Problem to work on: Without including any picture, repeat the records below exactly.
========================================
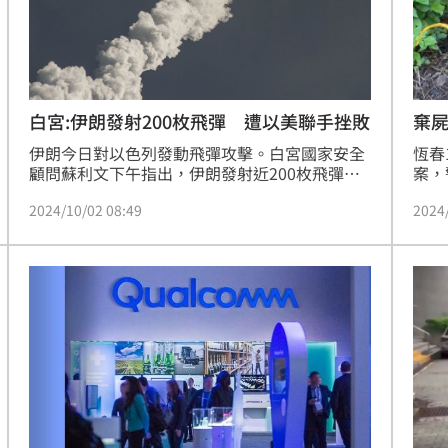
白宮:伊朗發射200枚飛彈 遭以美聯手挫敗
棄屍
案
伊朗今日對以色列發動飛彈攻擊。白宮國家安全
恆春
顧問蘇利文下午指出，伊朗發射近200枚飛彈，
案，
被美國海軍驅逐艦與以色列空軍聯手發射攔截發
警方
2024/10/02 08:49
2024
彈射下，至目前為止，伊朗的攻擊遭挫敗、無
跟另
效。
死者
山區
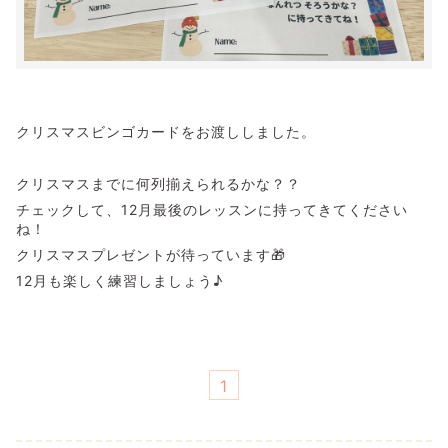
クリスマスビンゴカードをお渡ししました。
クリスマスまでに何列揃えられるかな？？
チェックして、12月最後のレッスンに持ってきてください
ね！
クリスマスプレゼントが待っています🎁
12月も楽しく練習しましょう♪
1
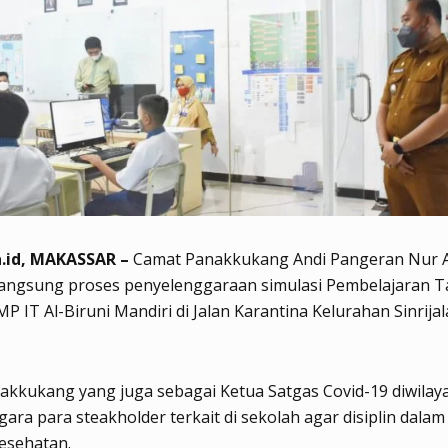
.id, MAKASSAR –
Camat Panakkukang Andi Pangeran Nur 
langsung proses penyelenggaraan simulasi Pembelajaran 
MP IT Al-Biruni Mandiri di Jalan Karantina Kelurahan Sinrijal
akkukang yang juga sebagai Ketua Satgas Covid-19 diwilay
ara para steakholder terkait di sekolah agar disiplin dala
esehatan.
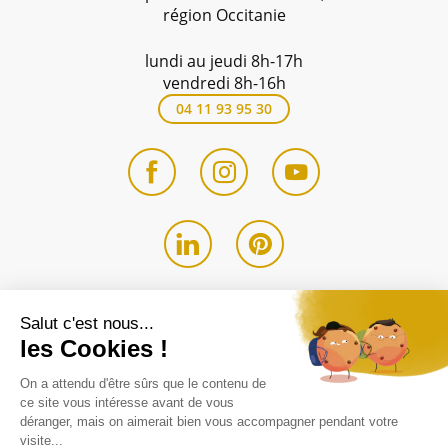
région Occitanie
lundi au jeudi 8h-17h
vendredi 8h-16h
04 11 93 95 30
Avis - Eldo
4.9 / 5
Entreprise du
groupe SWALT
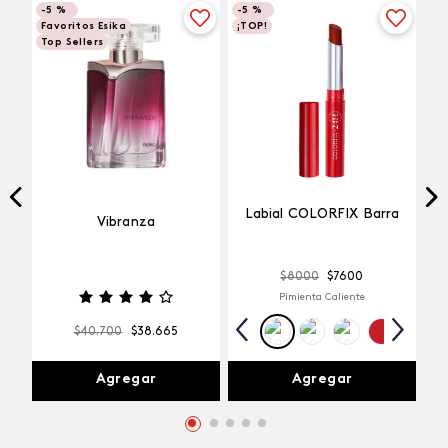
-
5 %
-
5 %
Favoritos Esika
¡TOP!
Top Sellers
Labial COLORFIX Barra
Vibranza
$
8000
$
7600
Pimienta Caliente
$
40
.
700
$
38
.
665
Agregar
Agregar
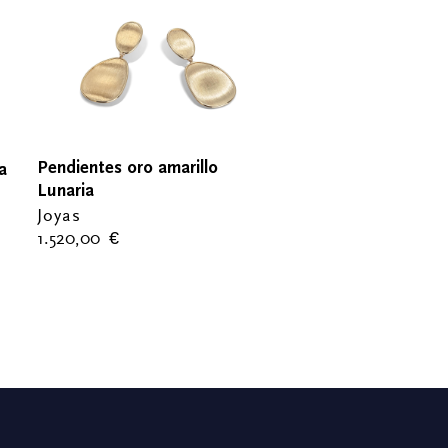
Pendientes oro amarillo
a
Lunaria
Joyas
1.520,00
€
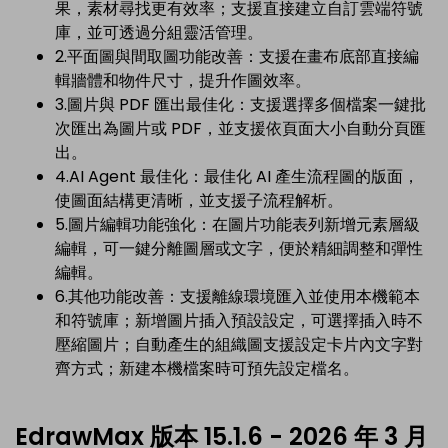
免費可編輯家族樹範例 >
果，素材尋找更有效率；支援直接建立自訂雲端符號
登入
立即購買
庫，並可透過分組靈活管理。
所有圖表類型>>
2.平面圖與間取圖功能改善：支援在畫布底部直接編
輯牆體和物件尺寸，提升作圖效率。
搜索
3.圖片與 PDF 匯出最佳化：支援選擇多個檔案一鍵批
次匯出為圖片或 PDF，並支援依頁面大小自動分頁匯
出。
4.AI Agent 最佳化：最佳化 AI 產生流程圖的版面，
使圖面結構更清晰，並支援子流程解析。
5.圖片編輯功能強化：在圖片功能表列新增元素層級
編輯，可一鍵分離圖層或文字，便於精細調整和彈性
編輯。
6.其他功能改善：支援離線環境匯入並使用本機範本
和符號庫；新增圖片插入預設設定，可選擇插入時不
壓縮圖片；自動產生的組織圖支援設定卡片內文字對
齊方式；新建本機檔案時可預先設定檔名。
EdrawMax 版本 15.1.6 - 2026 年 3 月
========================================
Finished task:
白宮:伊朗發射200枚飛彈 遭以美聯手挫敗
棄屍
案
伊朗今日對以色列發動飛彈攻擊。白宮國家安全
恆春
顧問蘇利文下午指出，伊朗發射近200枚飛彈，
案，
被美國海軍驅逐艦與以色列空軍聯手發射攔截發
警方
2024/10/02 08:49
2024
彈射下，至目前為止，伊朗的攻擊遭挫敗、無
跟另
效。
死者
山區
クリスマスビンゴカードをお渡ししました。
クリスマスまでに何列揃えられるかな？？
チェックして、12月最後のレッスンに持ってきてください
ね！
クリスマスプレゼントが待っています🎁
12月も楽しく練習しましょう♪
1
.id, MAKASSAR –
Camat Panakkukang Andi Pangeran Nur 
langsung proses penyelenggaraan simulasi Pembelajaran 
MP IT Al-Biruni Mandiri di Jalan Karantina Kelurahan Sinrijal
akkukang yang juga sebagai Ketua Satgas Covid-19 diwilay
ara para steakholder terkait di sekolah agar disiplin dala
esehatan.
région Occitanie
lundi au jeudi 8h-17h
vendredi 8h-16h
04 11 93 95 30
Avis - Eldo
4.9 / 5
Entreprise du
groupe SWALT
-
5 %
-
5 %
Favoritos Esika
¡TOP!
Top Sellers
Labial COLORFIX Barra
Vibranza
$
8000
$
7600
Pimienta Caliente
$
40
.
700
$
38
.
665
Agregar
Agregar
Pendientes oro amarillo
a
Lunaria
Joyas
1.520,00
€
免費可編輯家族樹範例 >
果，素材尋找更有效率；支援直接建立自訂雲端符號
登入
立即購買
庫，並可透過分組靈活管理。
所有圖表類型>>
2.平面圖與間取圖功能改善：支援在畫布底部直接編
輯牆體和物件尺寸，提升作圖效率。
搜索
3.圖片與 PDF 匯出最佳化：支援選擇多個檔案一鍵批
次匯出為圖片或 PDF，並支援依頁面大小自動分頁匯
出。
4.AI Agent 最佳化：最佳化 AI 產生流程圖的版面，
使圖面結構更清晰，並支援子流程解析。
5.圖片編輯功能強化：在圖片功能表列新增元素層級
編輯，可一鍵分離圖層或文字，便於精細調整和彈性
編輯。
6.其他功能改善：支援離線環境匯入並使用本機範本
和符號庫；新增圖片插入預設設定，可選擇插入時不
壓縮圖片；自動產生的組織圖支援設定卡片內文字對
齊方式；新建本機檔案時可預先設定檔名。
EdrawMax 版本 15.1.6 - 2026 年 3 月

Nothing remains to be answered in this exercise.